→ Your task
Nothing but the lines below from the one that contains "nh thông báo" through the one that contains "Catalogue des nouveaux prod" should be retyped, exactly and including both ends. Do not include pictures.

Top of Data records

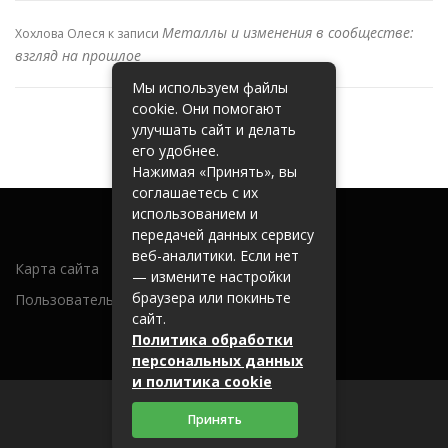
Металлы и изменения в сообществе:
Хохлова Олеся
к записи
взгляд на прошлое
Мы используем файлы
cookie. Они помогают
улучшать сайт и делать
его удобнее.
Нажимая «Принять», вы
соглашаетесь с их
использованием и
передачей данных сервису
веб-аналитики. Если нет
Карта сайта
— измените настройки
браузера или покиньте
Пользовательское соглашение
сайт.
Политика обработки
персональных данных
и политика cookie
Принять
2026 (c) metallobaza31.ru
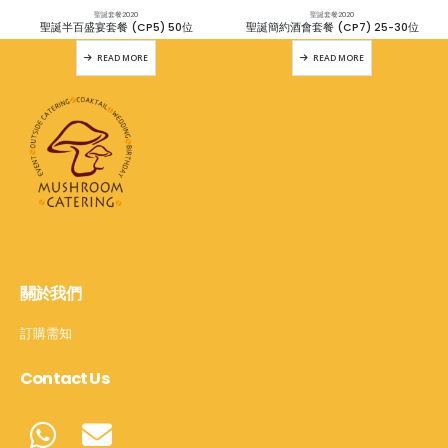
聖誕套餐2020
聖誕套餐2020
聖誕半百盛宴套餐 (CP5) 50位
聖誕簡約酒會套餐 (CP7) 25-30位
READ MORE
READ MORE
關於我們
訂購需知
Contact Us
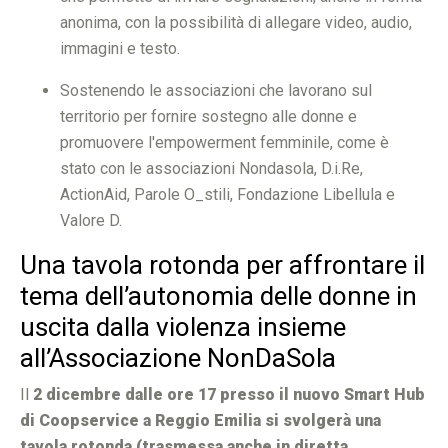
anonima, con la possibilità di allegare video, audio,
immagini e testo.
Sostenendo le associazioni che lavorano sul
territorio per fornire sostegno alle donne e
promuovere l'empowerment femminile, come è
stato con le associazioni Nondasola, D.i.Re,
ActionAid, Parole O_stili, Fondazione Libellula e
Valore D.
Una tavola rotonda per affrontare il
tema dell’autonomia delle donne in
uscita dalla violenza insieme
all’Associazione NonDaSola
Il
2 dicembre dalle ore 17 presso il nuovo Smart Hub
di Coopservice a Reggio Emilia si svolgerà una
tavola rotonda (trasmessa anche in diretta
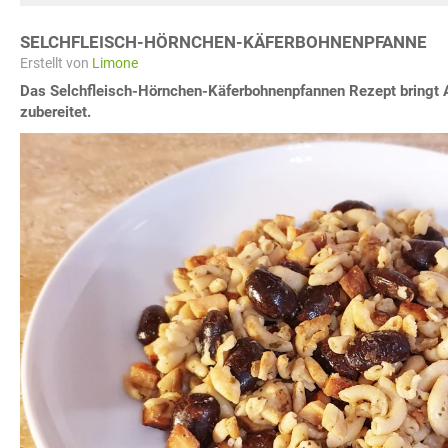
SELCHFLEISCH-HÖRNCHEN-KÄFERBOHNENPFANNE
Erstellt von
Limone
Das Selchfleisch-Hörnchen-Käferbohnenpfannen Rezept bringt 
zubereitet.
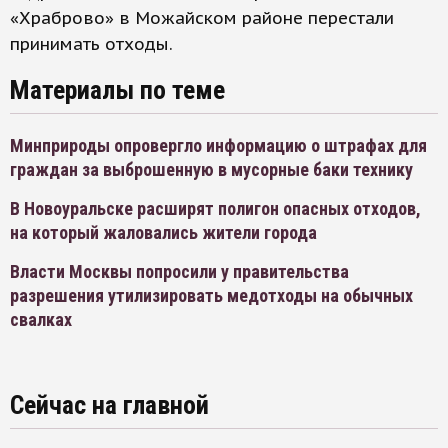
«Храброво» в Можайском районе перестали
принимать отходы.
Материалы по теме
Минприроды опровергло информацию о штрафах для
граждан за выброшенную в мусорные баки технику
В Новоуральске расширят полигон опасных отходов,
на который жаловались жители города
Власти Москвы попросили у правительства
разрешения утилизировать медотходы на обычных
свалках
Сейчас на главной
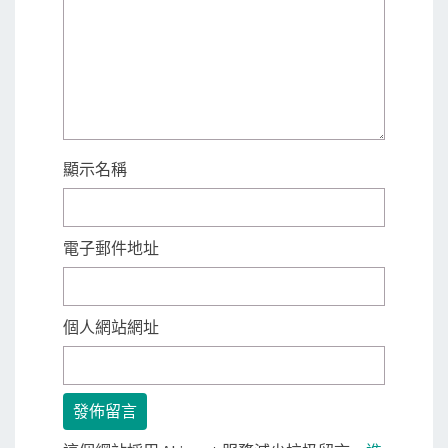
顯示名稱
電子郵件地址
個人網站網址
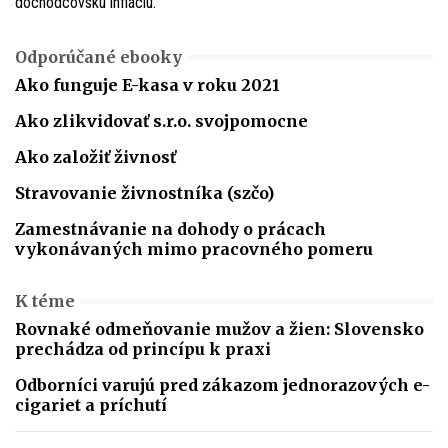
dôchodcovskú infláciu.
Odporúčané ebooky
Ako funguje E-kasa v roku 2021
Ako zlikvidovať s.r.o. svojpomocne
Ako založiť živnosť
Stravovanie živnostníka (szčo)
Zamestnávanie na dohody o prácach
vykonávaných mimo pracovného pomeru
K téme
Rovnaké odmeňovanie mužov a žien: Slovensko
prechádza od princípu k praxi
Odborníci varujú pred zákazom jednorazových e-
cigariet a príchutí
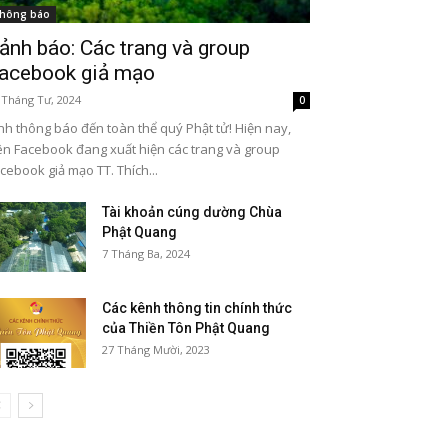
hông báo
ảnh báo: Các trang và group
acebook giả mạo
 Tháng Tư, 2024
0
nh thông báo đến toàn thể quý Phật tử! Hiện nay,
ên Facebook đang xuất hiện các trang và group
cebook giả mạo TT. Thích...
Tài khoản cúng dường Chùa
Phật Quang
7 Tháng Ba, 2024
Các kênh thông tin chính thức
của Thiền Tôn Phật Quang
27 Tháng Mười, 2023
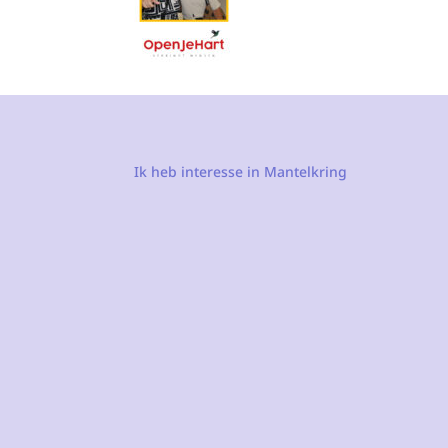
Ik heb interesse in Mantelkring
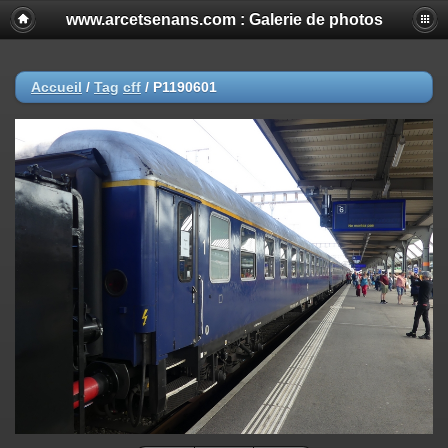
www.arcetsenans.com : Galerie de photos
Accueil
/
Tag
cff
/
P1190601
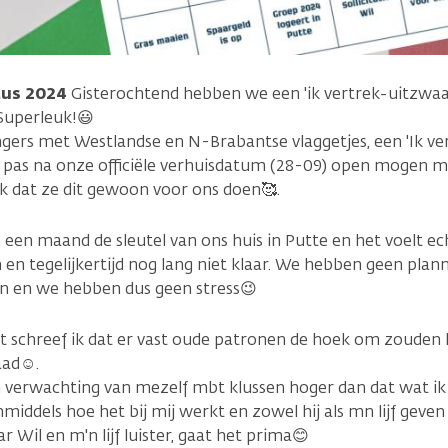
tus 2024
Gisterochtend hebben we een 'ik vertrek-uitzw
Superleuk!😃
lingers met Westlandse en N-Brabantse vlaggetjes, een 'Ik v
e pas na onze officiële verhuisdatum (28-09) open mogen 
euk dat ze dit gewoon voor ons doen🥰.
n maand de sleutel van ons huis in Putte en het voelt echt 
 en tegelijkertijd nog lang niet klaar. We hebben geen plann
en en we hebben dus geen stress😉
ht schreef ik dat er vast oude patronen de hoek om zouden
aad☺️.
verwachting van mezelf mbt klussen hoger dan dat wat ik 
middels hoe het bij mij werkt en zowel hij als mn lijf geven
ar Wil en m'n lijf luister, gaat het prima😊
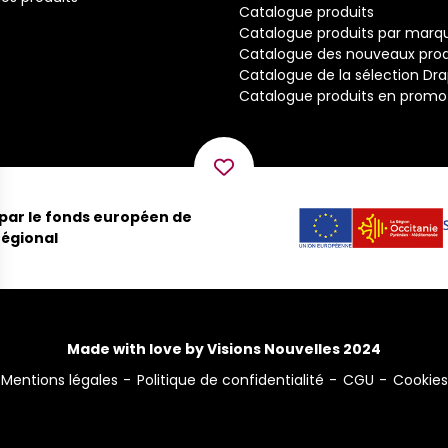
Catalogue produits
Catalogue produits par marq
Catalogue des nouveaux prod
Catalogue de la sélection Dr
Catalogue produits en promo
 par le fonds européen de
égional
Made with love by Visions Nouvelles 2024
Mentions légales
Politique de confidentialité
CGU
Cookies
ns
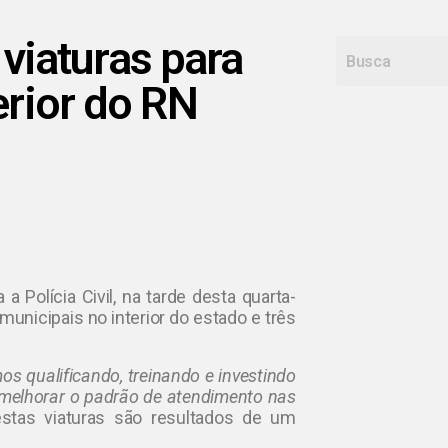
viaturas para
erior do RN
)
a Polícia Civil, na tarde desta quarta-
municipais no interior do estado e três
s qualificando, treinando e investindo
 melhorar o padrão de atendimento nas
estas viaturas são resultados de um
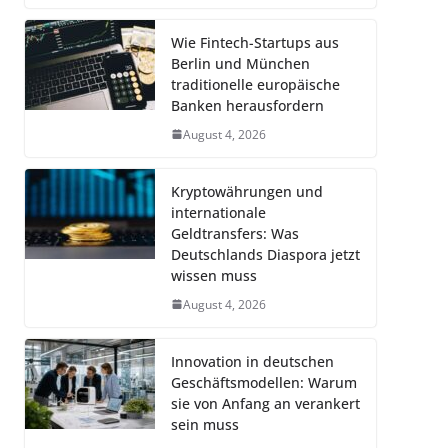
Wie Fintech-Startups aus
Berlin und München
traditionelle europäische
Banken herausfordern
August 4, 2026
Kryptowährungen und
internationale
Geldtransfers: Was
Deutschlands Diaspora jetzt
wissen muss
August 4, 2026
Innovation in deutschen
Geschäftsmodellen: Warum
sie von Anfang an verankert
sein muss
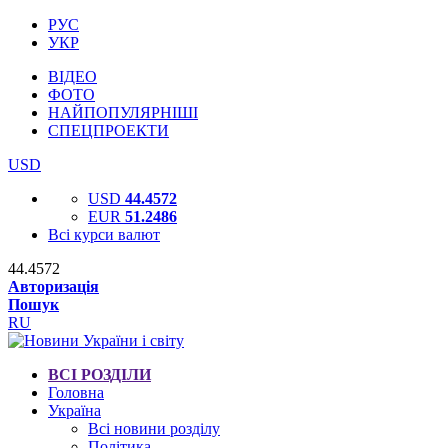
РУС
УКР
ВІДЕО
ФОТО
НАЙПОПУЛЯРНІШІ
СПЕЦПРОЕКТИ
USD
USD
44.4572
EUR
51.2486
Всі курси валют
44.4572
Авторизація
Пошук
RU
ВСІ РОЗДІЛИ
Головна
Україна
Всі новини розділу
Політика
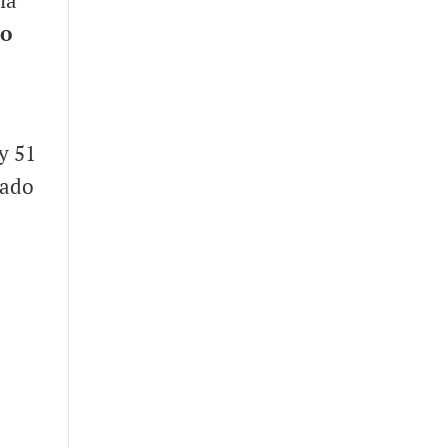
la
co
y 51
cado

Bottom of Data records

→ Result below
nh thông báo đến toàn thể quý Phật tử! Hiện nay,
ên Facebook đang xuất hiện các trang và group
cebook giả mạo TT. Thích...
Tài khoản cúng dường Chùa
Phật Quang
7 Tháng Ba, 2024
Các kênh thông tin chính thức
của Thiền Tôn Phật Quang
27 Tháng Mười, 2023
Ik heb interesse in Mantelkring
www.arcetsenans.com : Galerie de photos
Accueil
/
Tag
cff
/
P1190601
tus 2024
Gisterochtend hebben we een 'ik vertrek-uitzw
Superleuk!😃
lingers met Westlandse en N-Brabantse vlaggetjes, een 'Ik v
e pas na onze officiële verhuisdatum (28-09) open mogen 
euk dat ze dit gewoon voor ons doen🥰.
n maand de sleutel van ons huis in Putte en het voelt echt 
 en tegelijkertijd nog lang niet klaar. We hebben geen plann
en en we hebben dus geen stress😉
ht schreef ik dat er vast oude patronen de hoek om zouden
aad☺️.
verwachting van mezelf mbt klussen hoger dan dat wat ik 
middels hoe het bij mij werkt en zowel hij als mn lijf geven
ar Wil en m'n lijf luister, gaat het prima😊
Catalogue produits
Catalogue produits par marq
Catalogue des nouveaux prod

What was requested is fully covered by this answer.